A few extra details:
1. I added raglan shoulder pads to the jacket because when I tried it on without them it was too limp. The shoulder pads balance out my hips and I try hard not to make anything without using shoulder pads.
2. The buttonholes are very dense. Since I've learned how to change the density of my buttonholes I have been experimenting. *smile*
3. The tucking detail on the jacket front is sewn as darts. After reading all of the reviews on PatternReview and looking at Linda's, Danvillegirl Sewing Diary's version, I decided I liked the clean look of the darts better.
4. I lapped my version left over right. I liked the way I finished the left side better than the right side and I wanted to lead with my best foot forward when wearing the jacket closed. Not that it will be worn closed often.
5. No belt.

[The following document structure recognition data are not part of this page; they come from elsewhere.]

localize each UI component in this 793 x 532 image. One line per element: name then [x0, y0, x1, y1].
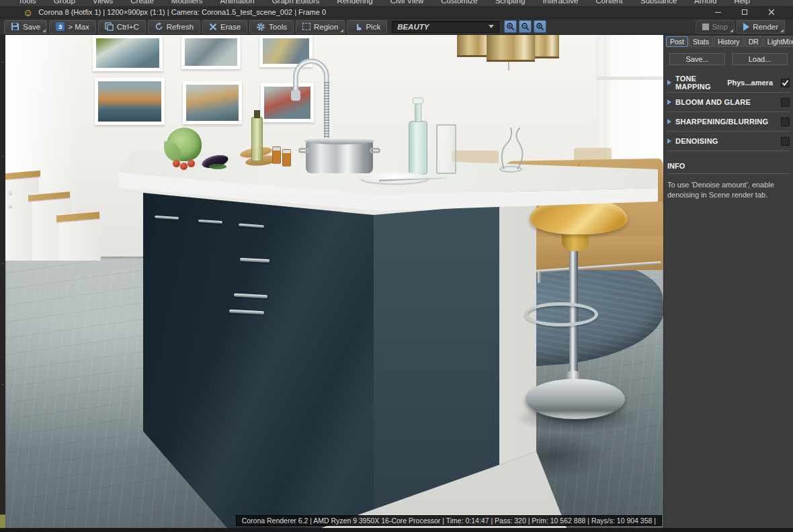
- edge-tick: [1, 384, 4, 385]
- bottle-swing-cap: [413, 97, 423, 104]
- denoising-checkbox[interactable]: [781, 137, 790, 146]
- erase-label: Erase: [220, 23, 241, 31]
- render-label: Render: [753, 23, 778, 31]
- expand-arrow-icon[interactable]: [667, 99, 671, 105]
- channel-dropdown[interactable]: BEAUTY: [392, 21, 499, 33]
- stop-icon: [702, 24, 709, 30]
- section-sharpening-blurring[interactable]: SHARPENING/BLURRING: [667, 112, 790, 132]
- copy-button[interactable]: Ctrl+C: [98, 20, 146, 34]
- menu-modifiers[interactable]: Modifiers: [163, 0, 212, 6]
- edge-tick: [1, 263, 4, 264]
- panel-buttons: Save... Load...: [664, 49, 793, 68]
- vfb-title: Corona 8 (Hotfix 1) | 1200×900px (1:1) |…: [38, 8, 326, 16]
- menu-help[interactable]: Help: [725, 0, 759, 6]
- section-denoising[interactable]: DENOISING: [667, 132, 790, 151]
- tools-button[interactable]: Tools: [249, 20, 294, 34]
- zoom-in-icon: [506, 22, 515, 31]
- post-sections: TONE MAPPING Phys...amera BLOOM AND GLAR…: [664, 73, 793, 151]
- section-label: TONE MAPPING: [675, 75, 723, 91]
- stop-button[interactable]: Stop: [696, 20, 735, 34]
- tab-dr[interactable]: DR: [745, 36, 763, 47]
- pot-rim: [304, 138, 374, 144]
- zoom-out-button[interactable]: [519, 20, 532, 33]
- expand-arrow-icon[interactable]: [667, 138, 671, 144]
- tab-lightmix[interactable]: LightMix: [763, 36, 793, 47]
- tools-label: Tools: [269, 23, 287, 31]
- pick-label: Pick: [366, 23, 380, 31]
- render-play-icon: [743, 23, 749, 31]
- section-tone-mapping[interactable]: TONE MAPPING Phys...amera: [667, 73, 790, 93]
- oil-bottle-cap: [254, 110, 260, 118]
- menu-row: Tools Group Views Create Modifiers Anima…: [0, 0, 793, 6]
- render-button[interactable]: Render: [737, 20, 785, 34]
- expand-arrow-icon[interactable]: [667, 80, 671, 85]
- menu-content[interactable]: Content: [587, 0, 631, 6]
- bottom-ui-strip: [0, 528, 793, 532]
- gear-icon: [256, 22, 265, 32]
- close-button[interactable]: [758, 7, 785, 18]
- menu-rendering[interactable]: Rendering: [329, 0, 382, 6]
- edge-tick: [1, 62, 4, 62]
- render-viewport[interactable]: Corona Renderer 6.2 | AMD Ryzen 9 3950X …: [5, 35, 663, 528]
- section-bloom-glare[interactable]: BLOOM AND GLARE: [667, 93, 790, 112]
- dropdown-corner: [730, 29, 733, 32]
- menu-customize[interactable]: Customize: [432, 0, 486, 6]
- zoom-reset-button[interactable]: [534, 20, 546, 33]
- bloom-glare-checkbox[interactable]: [781, 98, 790, 107]
- menu-scripting[interactable]: Scripting: [487, 0, 534, 6]
- maximize-button[interactable]: [731, 7, 758, 18]
- 3dsmax-icon: 3: [56, 22, 65, 31]
- send-to-max-button[interactable]: 3 > Max: [49, 20, 96, 34]
- post-save-button[interactable]: Save...: [669, 53, 725, 65]
- info-text: To use 'Denoise amount', enable denoisin…: [667, 180, 788, 200]
- menu-tools[interactable]: Tools: [9, 0, 45, 6]
- tone-mapping-camera-label: Phys...amera: [727, 79, 773, 87]
- expand-arrow-icon[interactable]: [667, 119, 671, 124]
- menu-civil-view[interactable]: Civil View: [382, 0, 433, 6]
- menu-create[interactable]: Create: [122, 0, 163, 6]
- menu-arnold[interactable]: Arnold: [685, 0, 725, 6]
- zoom-reset-icon: [536, 22, 544, 31]
- vfb-toolbar: Save 3 > Max Ctrl+C Refresh Erase Tools …: [0, 19, 793, 35]
- tone-mapping-checkbox[interactable]: [781, 79, 790, 87]
- info-header: INFO: [667, 162, 790, 174]
- render-status-text: Corona Renderer 6.2 | AMD Ryzen 9 3950X …: [242, 517, 656, 525]
- faucet-and-glassware: [5, 35, 663, 528]
- region-label: Region: [314, 23, 338, 31]
- menu-animation[interactable]: Animation: [211, 0, 263, 6]
- edge-tick: [1, 156, 4, 157]
- drinking-glass: [436, 124, 456, 174]
- dropdown-corner: [340, 29, 343, 32]
- sharpening-checkbox[interactable]: [781, 118, 790, 126]
- region-button[interactable]: Region: [296, 20, 345, 34]
- post-load-button[interactable]: Load...: [732, 53, 788, 65]
- checkmark-icon: [782, 79, 789, 87]
- max-menubar: Tools Group Views Create Modifiers Anima…: [0, 0, 793, 6]
- left-ui-edge: [0, 35, 5, 528]
- minimize-icon: [715, 12, 721, 13]
- close-icon: [768, 9, 775, 15]
- tomato: [187, 160, 195, 167]
- bottle-neck: [415, 103, 421, 122]
- zoom-in-button[interactable]: [504, 20, 517, 33]
- menu-group[interactable]: Group: [45, 0, 84, 6]
- refresh-button[interactable]: Refresh: [148, 20, 200, 34]
- menu-substance[interactable]: Substance: [632, 0, 685, 6]
- zoom-out-icon: [521, 22, 530, 31]
- tab-post[interactable]: Post: [666, 36, 688, 47]
- minimize-button[interactable]: [704, 7, 731, 18]
- menu-views[interactable]: Views: [84, 0, 122, 6]
- render-statusbar: Corona Renderer 6.2 | AMD Ryzen 9 3950X …: [236, 515, 662, 526]
- tomato: [173, 160, 180, 167]
- glass-bottle: [409, 121, 427, 175]
- white-plate: [360, 172, 429, 183]
- pick-button[interactable]: Pick: [347, 20, 387, 34]
- menu-interactive[interactable]: Interactive: [534, 0, 587, 6]
- tab-history[interactable]: History: [714, 36, 744, 47]
- erase-button[interactable]: Erase: [202, 20, 247, 34]
- spice-jar: [272, 146, 281, 164]
- menu-graph-editors[interactable]: Graph Editors: [263, 0, 329, 6]
- dropdown-corner: [42, 29, 46, 32]
- save-button[interactable]: Save: [4, 20, 47, 34]
- tab-stats[interactable]: Stats: [689, 36, 713, 47]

I don't have the overly large version of this jacket because all of the design ease was used as wearing ease. It is just a loose fitting jacket on me so I didn't see the need for a belt.
6. I hand stitched the inside yoke bands down. I know the pattern instructions tell you to stitch in the ditch but I wanted a cleaner, less instrusive finish and with the extra layers from the lining fabric I wasn't sure how it would look. So handstitching it was.
If I were to make this again...and I'm thinking about it...I would add a center back seam and a pleat in the center back to make the jacket more looser fitting for my plus size body.
I also cut out a 4-gore TNT skirt from this fabric and the Simplicity 3631 dress in a smoother, lighter weight black wool crepe as well as a pair of TNT pants to be lined. I won't make any tops to go with these pieces because I have plenty in my wardrobe and all of these pieces will mix and match with garments presently residing in my closet.
And that's my version of Simplicity 3631...if you are contemplating making this pattern, I hope some of the explanations of what I did encourage you to go ahead and make it your own. And if you are plus size thinking that this pattern is too small or wouldn't work for you, I hope you realize that there is room to play with this pattern to get your own version of it...
But mostly I want to leave you with the idea that a pattern is just a guide. There is no need to make it exactly as it appears on the pattern cover. That you can and should see your own vision for it and run with it...making something that is unique and uniquely you!